The Associated Press called the race for Evers about 1:20 a.m. Wednesday based on unofficial returns.
The race was so close that Walker’s team said a detailed review of balloting and a recount were possible. But an unofficial tally had Evers winning by 1.1 percentage points — a margin that would be too large for a recount if it held.
“It’s time for a change, folks,” Evers, the state schools superintendent, told supporters in front of a large Wisconsin flag on the stage of Madison’s Orpheum Theater.
“I will be focused on solving problems, not on picking political fights.”
Walker’s lieutenant governor, Rebecca Kleefisch, told Republicans gathered in Pewaukee that volunteers and donations would be needed for a likely recount.
“The fight is not over,” Kleefisch told supporters around 1 a.m. “I am here to tell you this morning that this race is a dead heat. It’s too close to call.”
Walker campaign adviser Brian Reisinger said Walker would wait until the official canvass and tallying military ballots before deciding what to do.
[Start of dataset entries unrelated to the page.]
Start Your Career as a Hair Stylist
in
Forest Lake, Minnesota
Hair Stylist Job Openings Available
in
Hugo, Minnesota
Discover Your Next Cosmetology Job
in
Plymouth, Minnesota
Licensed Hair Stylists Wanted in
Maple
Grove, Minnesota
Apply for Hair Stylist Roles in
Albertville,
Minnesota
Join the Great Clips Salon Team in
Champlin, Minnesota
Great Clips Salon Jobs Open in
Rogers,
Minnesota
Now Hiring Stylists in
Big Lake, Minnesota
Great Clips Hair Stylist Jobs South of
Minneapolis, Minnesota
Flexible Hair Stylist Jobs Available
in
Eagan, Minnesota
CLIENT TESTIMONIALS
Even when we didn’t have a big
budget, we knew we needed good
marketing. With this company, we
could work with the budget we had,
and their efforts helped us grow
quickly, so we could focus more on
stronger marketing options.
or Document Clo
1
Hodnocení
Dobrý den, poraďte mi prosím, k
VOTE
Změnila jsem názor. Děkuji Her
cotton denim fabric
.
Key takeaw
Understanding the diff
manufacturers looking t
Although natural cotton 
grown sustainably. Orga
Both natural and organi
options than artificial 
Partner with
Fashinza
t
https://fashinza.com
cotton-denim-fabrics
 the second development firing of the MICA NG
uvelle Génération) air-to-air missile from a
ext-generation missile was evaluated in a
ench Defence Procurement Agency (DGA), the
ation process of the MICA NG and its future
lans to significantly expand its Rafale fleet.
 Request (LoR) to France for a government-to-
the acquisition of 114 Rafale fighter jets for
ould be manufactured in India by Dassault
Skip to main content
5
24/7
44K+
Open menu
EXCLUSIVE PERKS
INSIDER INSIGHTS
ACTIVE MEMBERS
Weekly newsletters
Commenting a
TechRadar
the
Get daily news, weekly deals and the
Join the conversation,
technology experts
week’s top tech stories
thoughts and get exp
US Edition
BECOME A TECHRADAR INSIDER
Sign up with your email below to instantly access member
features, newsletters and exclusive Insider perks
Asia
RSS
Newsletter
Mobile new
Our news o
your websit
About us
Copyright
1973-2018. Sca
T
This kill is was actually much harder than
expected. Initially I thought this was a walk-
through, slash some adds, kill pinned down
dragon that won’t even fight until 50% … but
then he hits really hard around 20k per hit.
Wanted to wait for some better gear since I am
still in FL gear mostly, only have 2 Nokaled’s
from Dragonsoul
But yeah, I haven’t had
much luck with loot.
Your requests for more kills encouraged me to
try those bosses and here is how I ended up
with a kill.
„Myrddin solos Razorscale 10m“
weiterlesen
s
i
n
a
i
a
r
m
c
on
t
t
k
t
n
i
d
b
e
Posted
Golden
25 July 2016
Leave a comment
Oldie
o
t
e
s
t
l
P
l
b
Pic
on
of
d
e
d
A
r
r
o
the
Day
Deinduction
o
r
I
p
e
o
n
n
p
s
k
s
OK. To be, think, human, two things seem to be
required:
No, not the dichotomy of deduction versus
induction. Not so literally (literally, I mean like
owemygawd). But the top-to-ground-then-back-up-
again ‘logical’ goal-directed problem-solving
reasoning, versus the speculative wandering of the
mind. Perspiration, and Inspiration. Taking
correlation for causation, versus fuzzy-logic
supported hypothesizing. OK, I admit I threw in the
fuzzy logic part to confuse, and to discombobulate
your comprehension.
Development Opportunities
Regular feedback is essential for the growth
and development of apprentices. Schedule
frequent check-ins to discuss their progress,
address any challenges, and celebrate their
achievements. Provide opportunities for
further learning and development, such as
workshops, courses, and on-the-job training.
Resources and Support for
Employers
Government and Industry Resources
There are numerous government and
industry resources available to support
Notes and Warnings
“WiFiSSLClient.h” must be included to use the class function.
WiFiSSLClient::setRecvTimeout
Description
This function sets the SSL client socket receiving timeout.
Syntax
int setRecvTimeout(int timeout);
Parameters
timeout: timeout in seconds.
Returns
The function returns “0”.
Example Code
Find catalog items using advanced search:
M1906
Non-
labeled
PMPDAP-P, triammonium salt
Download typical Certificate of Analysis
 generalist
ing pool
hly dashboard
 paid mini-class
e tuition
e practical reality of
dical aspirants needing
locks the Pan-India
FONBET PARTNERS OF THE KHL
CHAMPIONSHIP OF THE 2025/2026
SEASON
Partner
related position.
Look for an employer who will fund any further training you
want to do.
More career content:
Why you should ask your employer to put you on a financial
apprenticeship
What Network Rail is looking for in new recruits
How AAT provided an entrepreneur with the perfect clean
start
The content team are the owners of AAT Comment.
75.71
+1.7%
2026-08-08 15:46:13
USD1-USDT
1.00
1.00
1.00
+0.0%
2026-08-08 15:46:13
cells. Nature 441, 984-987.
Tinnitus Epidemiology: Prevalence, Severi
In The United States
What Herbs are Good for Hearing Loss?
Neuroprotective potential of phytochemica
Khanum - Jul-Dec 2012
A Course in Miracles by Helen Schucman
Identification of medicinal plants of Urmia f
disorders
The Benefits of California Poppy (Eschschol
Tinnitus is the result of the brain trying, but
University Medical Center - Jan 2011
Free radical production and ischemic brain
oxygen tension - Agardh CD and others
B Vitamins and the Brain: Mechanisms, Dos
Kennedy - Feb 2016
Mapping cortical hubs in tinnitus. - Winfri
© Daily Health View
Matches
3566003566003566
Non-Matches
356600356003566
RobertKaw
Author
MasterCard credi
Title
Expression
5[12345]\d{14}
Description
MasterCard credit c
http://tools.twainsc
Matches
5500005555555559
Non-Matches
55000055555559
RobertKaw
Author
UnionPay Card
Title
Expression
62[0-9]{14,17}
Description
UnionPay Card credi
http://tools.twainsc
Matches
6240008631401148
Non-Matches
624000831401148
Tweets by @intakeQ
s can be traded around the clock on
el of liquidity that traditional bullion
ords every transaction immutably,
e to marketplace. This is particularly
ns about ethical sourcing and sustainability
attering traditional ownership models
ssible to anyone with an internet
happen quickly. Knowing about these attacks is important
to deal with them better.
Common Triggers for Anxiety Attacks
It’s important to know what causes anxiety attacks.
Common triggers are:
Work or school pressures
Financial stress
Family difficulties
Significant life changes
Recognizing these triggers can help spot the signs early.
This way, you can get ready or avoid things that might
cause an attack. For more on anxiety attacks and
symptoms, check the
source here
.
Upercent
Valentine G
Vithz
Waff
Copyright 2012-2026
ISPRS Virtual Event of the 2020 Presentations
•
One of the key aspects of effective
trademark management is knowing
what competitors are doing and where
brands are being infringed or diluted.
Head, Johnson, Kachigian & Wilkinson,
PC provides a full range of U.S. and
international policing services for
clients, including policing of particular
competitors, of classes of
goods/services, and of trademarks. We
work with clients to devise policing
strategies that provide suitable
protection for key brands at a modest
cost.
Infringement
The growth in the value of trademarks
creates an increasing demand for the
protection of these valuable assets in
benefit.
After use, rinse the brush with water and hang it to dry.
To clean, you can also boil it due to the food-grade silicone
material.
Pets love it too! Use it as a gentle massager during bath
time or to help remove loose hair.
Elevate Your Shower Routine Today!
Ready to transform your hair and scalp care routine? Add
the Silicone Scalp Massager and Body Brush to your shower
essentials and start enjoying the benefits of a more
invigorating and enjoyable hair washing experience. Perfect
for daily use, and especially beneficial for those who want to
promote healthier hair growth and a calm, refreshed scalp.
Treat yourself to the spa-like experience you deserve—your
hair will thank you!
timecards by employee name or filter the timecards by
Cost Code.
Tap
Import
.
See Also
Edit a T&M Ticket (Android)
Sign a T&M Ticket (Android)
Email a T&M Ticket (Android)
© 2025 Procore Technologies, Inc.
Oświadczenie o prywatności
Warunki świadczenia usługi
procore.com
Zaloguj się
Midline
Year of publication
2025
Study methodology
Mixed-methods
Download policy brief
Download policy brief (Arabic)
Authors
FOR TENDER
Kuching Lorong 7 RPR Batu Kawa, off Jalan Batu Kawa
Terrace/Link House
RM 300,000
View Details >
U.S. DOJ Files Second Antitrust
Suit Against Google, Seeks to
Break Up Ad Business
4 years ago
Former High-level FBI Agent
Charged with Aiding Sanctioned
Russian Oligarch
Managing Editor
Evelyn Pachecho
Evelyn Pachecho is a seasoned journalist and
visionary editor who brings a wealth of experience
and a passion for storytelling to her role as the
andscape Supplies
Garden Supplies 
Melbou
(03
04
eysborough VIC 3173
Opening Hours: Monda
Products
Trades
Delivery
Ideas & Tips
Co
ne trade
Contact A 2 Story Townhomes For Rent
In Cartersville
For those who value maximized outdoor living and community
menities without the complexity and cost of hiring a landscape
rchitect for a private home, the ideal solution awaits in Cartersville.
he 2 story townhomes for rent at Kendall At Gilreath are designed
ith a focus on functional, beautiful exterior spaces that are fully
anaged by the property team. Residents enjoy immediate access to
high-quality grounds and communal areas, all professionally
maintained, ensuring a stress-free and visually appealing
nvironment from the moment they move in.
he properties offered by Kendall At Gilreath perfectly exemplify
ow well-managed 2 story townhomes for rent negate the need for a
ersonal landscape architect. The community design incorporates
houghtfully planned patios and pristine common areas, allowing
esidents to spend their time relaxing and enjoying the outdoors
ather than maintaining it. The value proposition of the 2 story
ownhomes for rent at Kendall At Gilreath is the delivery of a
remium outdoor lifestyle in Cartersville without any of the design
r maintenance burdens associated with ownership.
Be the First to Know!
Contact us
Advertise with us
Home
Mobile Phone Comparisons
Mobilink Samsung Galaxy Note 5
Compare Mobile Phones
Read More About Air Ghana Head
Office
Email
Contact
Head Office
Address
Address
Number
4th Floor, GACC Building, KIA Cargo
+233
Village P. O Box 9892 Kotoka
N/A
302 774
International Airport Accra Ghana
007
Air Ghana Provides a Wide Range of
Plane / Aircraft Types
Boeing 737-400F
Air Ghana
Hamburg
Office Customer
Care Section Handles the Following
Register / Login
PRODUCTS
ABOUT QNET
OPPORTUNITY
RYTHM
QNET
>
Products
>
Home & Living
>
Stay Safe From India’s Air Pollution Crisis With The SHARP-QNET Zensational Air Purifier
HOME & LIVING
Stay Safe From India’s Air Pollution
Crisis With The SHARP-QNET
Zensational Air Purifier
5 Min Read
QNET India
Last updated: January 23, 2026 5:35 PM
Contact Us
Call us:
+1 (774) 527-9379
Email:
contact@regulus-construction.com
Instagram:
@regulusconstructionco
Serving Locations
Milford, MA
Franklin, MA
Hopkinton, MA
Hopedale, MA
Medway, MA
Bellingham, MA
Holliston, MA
“Thousands of ballots were damaged and had to be re-created,” Reisinger said in a statement. “Until there is a comparison of the original ballots to the re-created ballots, there is no way to judge their validity.”
This campaign marked Walker’s fourth run for governor in eight years, including an unsuccessful effort to recall him in the middle of his first term.
A win by Evers would give Democrats a grip on power in Wisconsin’s Capitol for the first time in six years.
His running mate, former state Rep. Mandela Barnes, would become the state’s first African-American lieutenant governor when the two are sworn in in January.
“We are bringing education back to the state of Wisconsin,” Barnes said. “We are bringing science back to the state of Wisconsin and we will bring equality back to the state of Wisconsin.”
Walker’s national profile
Walker drew national attention in 2011 when he unveiled a plan to scale back collective bargaining for most public workers and was met with massive protests and, a year later, the recall election.
Walker’s limits on unions and his victory in the recall election paved the way for a presidential run.
That campaign sputtered and Walker withdrew from the race in September 2015. He spent the following years trying to re-connect with voters, but Evers and his allies used Walker’s presidential run to portray him as a politician more interested in himself than the people of the state.
As the state schools superintendent, Evers for years has been at odds with Walker on school funding, the expansion of private school vouchers and the ability of teachers to collectively bargain. Evers often deployed his criticism of Walker in a low-key fashion and the two at times found ways to work together before Evers mounted his bid for governor last year.
End of total GOP control
An Evers’ victory would end the complete control of the state Capitol that Republicans have enjoyed since 2013. But with Republicans holding on to both houses of the Legislature, Evers would have to find compromise to achieve his priorities.
Some of Evers’ goals, such as eliminating the limits on unions known as Act 10 and the state’s school voucher programs, would be all but certain to remain out of reach for him with split control of state government.
The race for attorney general was also tight, with Democrat Josh Kaul leading Republican incumbent Brad Schimel 50 percent to 49 percent — making a recount possible in that race, too.